In a former life as a management consultant, we inevitably presented to business clients how to best use limited resources for the most benefit, or in layman’s terms, how to get the most “bang for the buck.” In my almost 20 years of serving as a Christian field worker in the developing world, I often reflect on the same type of analysis with a different goal of effectively helping children.
What I can confidently say is that our Child Sponsorship and Site Partner models get lots of bang for the buck as they provide the basic support for the holistic, transformational care of Kids Alive children and youth in the Dominican Republic. The model itself is both beautiful and efficient. Consider these facts:
- The cost of our holistic, life-changing care in schools is roughly 10% of the cost of public education in the United States at roughly $85/month per child (including education, nutrition, medical care, sports programming and more).
- Recent studies show a KA-DR sponsored child in some of our communities is five times more likely to finish high school than a normal public school child in the Dominican Republic. (If you believe basic education is both a human right and is helpful for long-term poverty alleviation, this is astounding news.)
- A Kids Alive child is up to six times more likely to attend church as an adult than a sibling who did not attend a Kids Alive school. (Growing faith leads to joy, peace, and hope regardless of circumstances.)
- A Kids Alive youth is far more likely to graduate from technical school or university and less likely to be a single parent as an adult. (Extended education, protection and wise choices help dramatically reduce abuse and teenage pregnancy.)
- One of the beauties of long-term, educational, and holistic aid is that it helps create independence rather than dependence for those who lack resources.
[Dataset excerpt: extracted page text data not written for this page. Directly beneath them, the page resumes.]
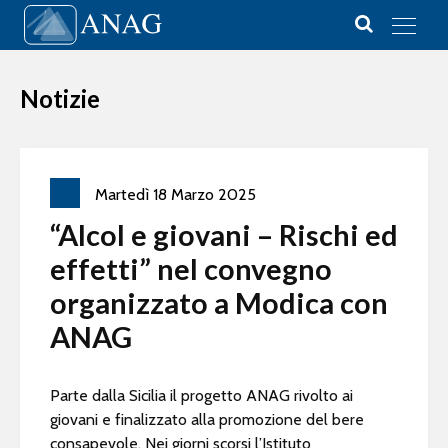
Vai al contenuto
Main Navigation
Notizie
Martedì
18
Marzo
2025
“Alcol e giovani – Rischi ed
effetti” nel convegno
organizzato a Modica con
ANAG
Parte dalla Sicilia il progetto ANAG rivolto ai
giovani e finalizzato alla promozione del bere
consapevole. Nei giorni scorsi l’Istituto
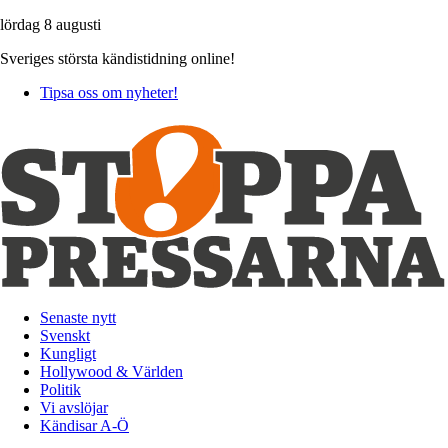
lördag 8 augusti
Sveriges största kändistidning online!
Tipsa oss om nyheter!
Senaste nytt
Svenskt
Kungligt
Hollywood & Världen
Politik
Vi avslöjar
Kändisar A-Ö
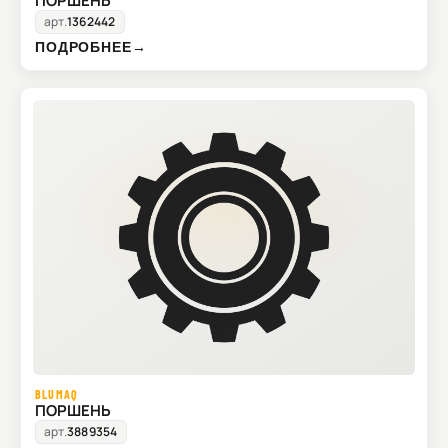
ПОРШЕНЬ
арт.
1362442
ПОДРОБНЕЕ
→
BLUMAQ
ПОРШЕНЬ
арт.
3889354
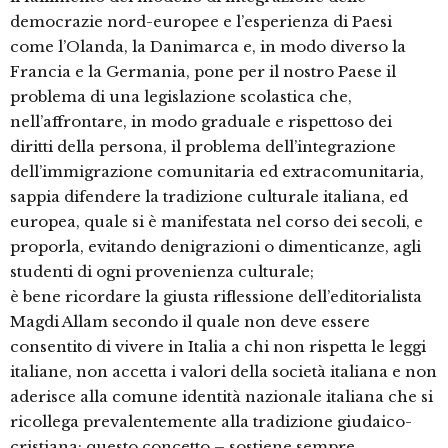
democrazie nord-europee e l’esperienza di Paesi
come l’Olanda, la Danimarca e, in modo diverso la
Francia e la Germania, pone per il nostro Paese il
problema di una legislazione scolastica che,
nell’affrontare, in modo graduale e rispettoso dei
diritti della persona, il problema dell’integrazione
dell’immigrazione comunitaria ed extracomunitaria,
sappia difendere la tradizione culturale italiana, ed
europea, quale si è manifestata nel corso dei secoli, e
proporla, evitando denigrazioni o dimenticanze, agli
studenti di ogni provenienza culturale;
è bene ricordare la giusta riflessione dell’editorialista
Magdi Allam secondo il quale non deve essere
consentito di vivere in Italia a chi non rispetta le leggi
italiane, non accetta i valori della società italiana e non
aderisce alla comune identità nazionale italiana che si
ricollega prevalentemente alla tradizione giudaico-
cristiana; questo concetto – sostiene sempre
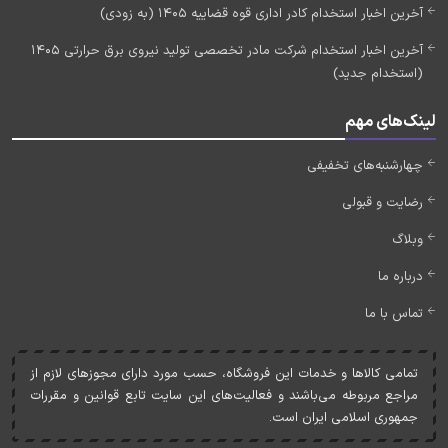
آخرین اخبار استخدام کادر اداری قوه قضاییه 1405 (به زودی)
آخرین اخبار استخدام شرکت مادر تخصصی تولید نیروی برق حرارتی 1405
(استخدام جدید)
لینک‌های مهم
چهارشنبه‌های تخفیفی
رضایت و قبولی
وبلاگ
درباره ما
تماس با ما
تمامی کالاها و خدمات اين فروشگاه، حسب مورد دارای مجوزهای لازم از
مراجع مربوطه می‌باشند و فعاليت‌های اين سايت تابع قوانين و مقررات
جمهوری اسلامی ايران است.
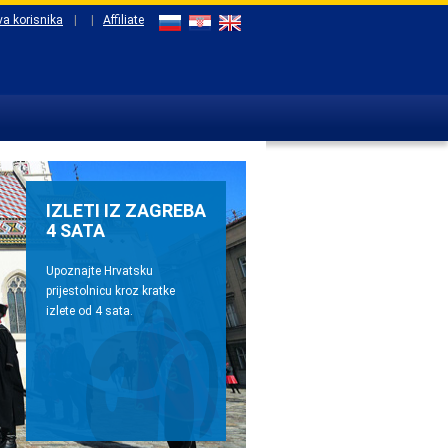
va korisnika
|
|
Affiliate
IZLETI IZ ZAGREBA
4 SATA
Upoznajte Hrvatsku
prijestolnicu kroz kratke
izlete od 4 sata.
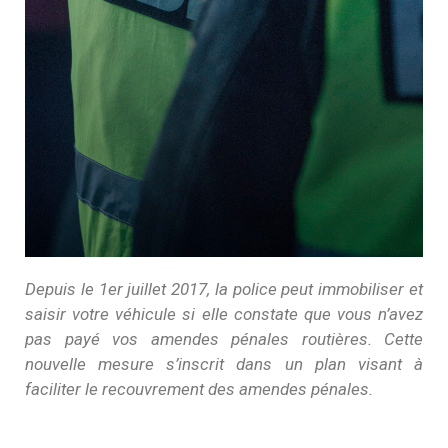
Depuis le 1er juillet 2017, la police peut immobiliser et
saisir votre véhicule si elle constate que vous n’avez
pas payé vos amendes pénales routières. Cette
nouvelle mesure s’inscrit dans un plan visant à
faciliter le recouvrement des amendes pénales.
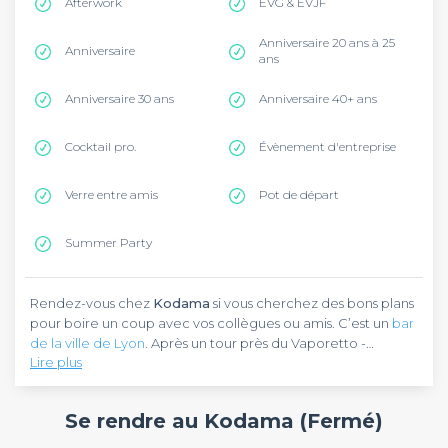
Afterwork
EVG & EVJF
Anniversaire 20 ans à 25
Anniversaire
ans
Anniversaire 30 ans
Anniversaire 40+ ans
Cocktail pro.
Évènement d'entreprise
Verre entre amis
Pot de départ
Summer Party
Rendez-vous chez
Kodama
si vous cherchez des bons plans
pour boire un coup avec vos collègues ou amis. C’est un
bar
de la ville de Lyon
. Après un tour près du Vaporetto -
Lire plus
Confluence, venez retrouver cet établissement au quai de
Pierre-Scize, en plein cœur du quartier du Vieux Lyon. Pour
Kodama
est un bar à cocktails atypique qui vous emmène
vous y rendre, vous pouvez emprunter la ligne D du métro
tout droit en Asie : au Japon, en Corée et en Thaïlande. C’est
Se rendre au Kodama (Fermé)
Lyonnais qui vous déposera à la station de Cathédrale Saint-
un endroit cosy doté d’une décoration bien travaillée qui
Jean, située tout près.
capte votre esprit. Cet établissement dispose de trois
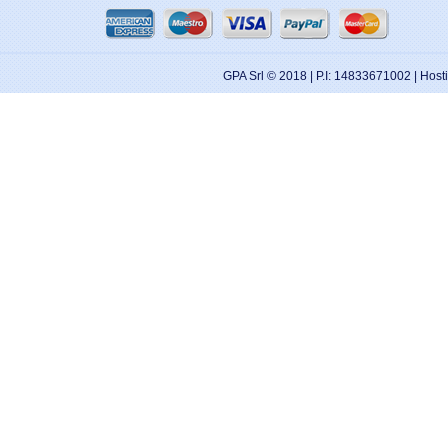
GPA Srl © 2018 | P.I: 14833671002 | Hos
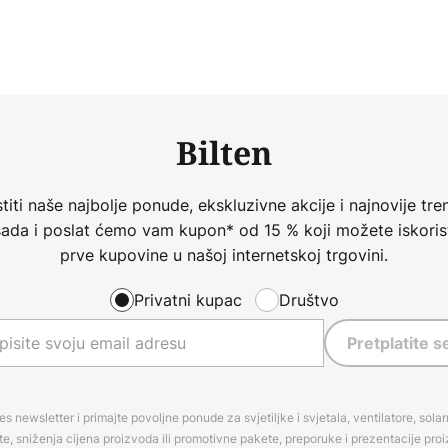
Bilten
iti naše najbolje ponude, ekskluzivne akcije i najnovije tren
 sada i poslat ćemo vam kupon* od 15 % koji možete iskorist
prve kupovine u našoj internetskoj trgovini.
Privatni kupac
Društvo
Pretplatite s
es newsletter i primajte povoljne ponude za svjetiljke i svjetala, ventilatore, sola
, sniženja cijena proizvoda ili promotivne pakete, preporuke i prezentacije pro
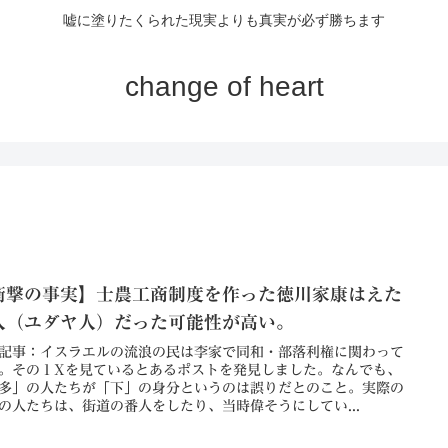
嘘に塗りたくられた現実よりも真実が必ず勝ちます
change of heart
衝撃の事実】士農工商制度を作った徳川家康はえた
人（ユダヤ人）だった可能性が高い。
記事：イスラエルの流浪の民は李家で同和・部落利権に関わって
。その１Xを見ているとあるポストを発見しました。なんでも、
多」の人たちが「下」の身分というのは誤りだとのこと。実際の
の人たちは、街道の番人をしたり、当時偉そうにしてい...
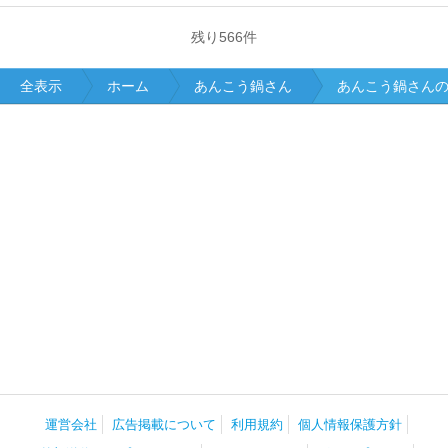
残り
566
件
全表示
ホーム
あんこう鍋さん
あんこう鍋さん
運営会社
広告掲載について
利用規約
個人情報保護方針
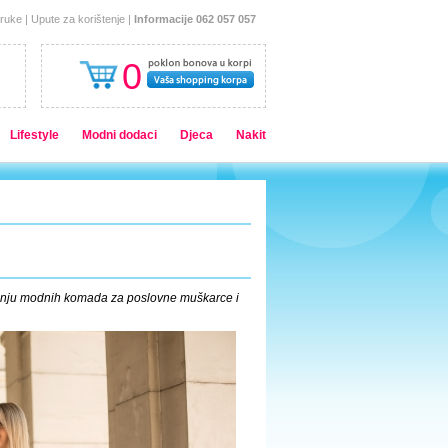
oruke
|
Upute za korištenje
|
Informacije 062 057 057
0
Lifestyle
Modni dodaci
Djeca
Nakit
anju modnih komada za poslovne muškarce i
It also particularly helps protect girls, many of whom live in neglectful or traumatic conditions in their communities by providing loving, safe environments.
- Our high school graduates, for instance, are often motivated to work to help themselves and families rather than seek more aid or handouts from an NGO. In a sense, our programs don’t give fish but rather teach a student how to fish. They effectively and efficiently help youth learn to help themselves, their families, their churches, and their communities.
In closing, I have also learned to deeply appreciate the beauty in the personal side of Child Sponsorship and Site Partnership. Many supporters, from as young as middle and high school age up to elderly retired adults on limited fixed income, find a way to sponsor a child at the basic level of $39 a month. And our children recognize the selfless sacrifice of someone that isn’t family, giving regularly to help them. In fact, a common saying among our youth who have transformed from receivers to servants and givers is, “I am only giving a little bit back of what has been generously given to me.”
Thanks for your prayers and support!